Et pour être ambitieux, il l’est, le NPDA. Il fait penser à l’histoire du junkie qui quémande de l’argent à ses proches un tantinet méfiants de l’usage qu’il en ferait. "Promis que ça ne servira pas à acheter encore de la drogue? – Juré craché! – S’engage-t-on à rentrer dans un centre de désintoxication? – Croix de fer, croix de bois, c’est la première course demain matin…" Mais le lendemain, il replonge.
L’Afrique était à un tel point de désespoir qu’elle n’a pas hésité à donner dans la surenchère, à promettre le miracle dans le NPDA.
Mais comme toutes les précédentes solutions miracle, l’Afrique aurait tort de miser gros sur ce nouveau plan. Avant lui, on a vanté les mérites de la nationalisation, ensuite on a entonné à tue-tête les chants de la démocratisation de l’Afrique (au Sommet franco-africain de La Baule, le président Mitterrand voulait donner suite à la chute du mur de Berlin), puis on a fait la découverte des programmes d’ajustement structurel (le FMI et la Banque mondiale l’exigeaient), etc. Et tous ces projets ont échoué lamentablement, rappelant qu’à trop jouer avec le vent, on finit forcément comme une feuille morte.
Pire que le discrédit qu’elles ont laissé sur l’Afrique et les générations héritières, ces pseudo-solutions miracle n’ont même pas eu d’égard aux rares initiatives gagnantes préexistantes. Ainsi, par exemple, il y a quelques années, la formule de promotion de la femme connut son heure de gloire dans les programmes de développement. Un projet d’irrigation que CARE International avait mis sur pied au Mali faillit manquer de financement uniquement pour avoir omis de mentionner l’expression gender equity dans son programme explicatif. Pourtant, cette initiative avait réussi à pacifier l’instable région, terrain passé de conflits entre les pasteurs nomades et les paysans sédentaires. Watch out, le NPDA risque d’écraser tout sur son passage, incluant les opérations rentables et efficaces en cours.

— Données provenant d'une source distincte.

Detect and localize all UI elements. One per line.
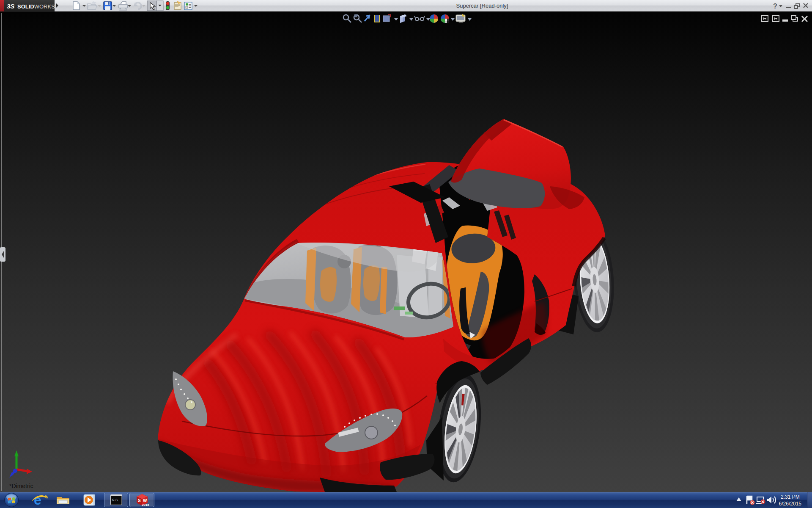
svg-text:*Dimetric: *Dimetric xyxy=(9,483,33,489)
svg-text:e: e xyxy=(34,492,41,508)
svg-text:C:\_: C:\_ xyxy=(112,498,120,502)
svg-text:W: W xyxy=(143,498,147,503)
svg-text:2015: 2015 xyxy=(142,503,149,507)
svg-text:S: S xyxy=(138,498,141,503)
svg-text:?: ? xyxy=(773,3,777,10)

Les plus optimistes rappellent que le NPDA est d’émanation africaine. À la fin du mois de février, en visite à Bujumbura, j’en énonçais les points majeurs au président du Burundi, surpris aussi bien de l’envergure que du contenu du projet (!). Si un chef d’État en était si peu informé, j’ose à peine imaginer la connaissance qu’en ont le paysan sur une colline rwandaise, le petit éleveur d’un village kényan ou le pêcheur de la côte béninoise.
Qui des organisations non gouvernementales et des membres de la société civile se plaignent par ailleurs d’avoir reçu copie du plan seulement après qu’il eut été proposé au Sommet du G8 à Gênes, l’année passée? Jamais à court d’originalité, les maîtres d’oeuvre africains du NPDA promettent aujourd’hui d’élargir le débat de son application à toutes les couches de la population. Il n’y a qu’en Afrique qu’on promette de discuter d’un projet seulement après l’approbation de ses termes par le banquier.
S’il serait injuste et cynique de faire la fine bouche alors qu’est faite la promesse d’augmenter l’aide à l’Afrique, il le serait tout autant d’oublier que le grand drame du continent n’est pas d’avoir manqué de moyens financiers, mais de bons gestionnaires pour faire bon usage du peu qu’il recevait. On pourrait rappeler les discours émus du dictateur Mobutu implorant l’allégement de la dette de l’Afrique sur toutes les tribunes du monde alors que dans ses comptes personnels (fruit du pillage éhonté de son pays), il avait de quoi payer deux fois la dette du Zaïre. A contrario, la magistrale leçon de démocratie que livre maintenant le Mali (le plus pauvre pays du continent) est une preuve que la bonne gouvernance et l’ouverture au respect des droits de l’homme ne sont en rien directement proportionnels à la richesse, mais sont plutôt le fait d’une noble volonté populaire de remise en cause.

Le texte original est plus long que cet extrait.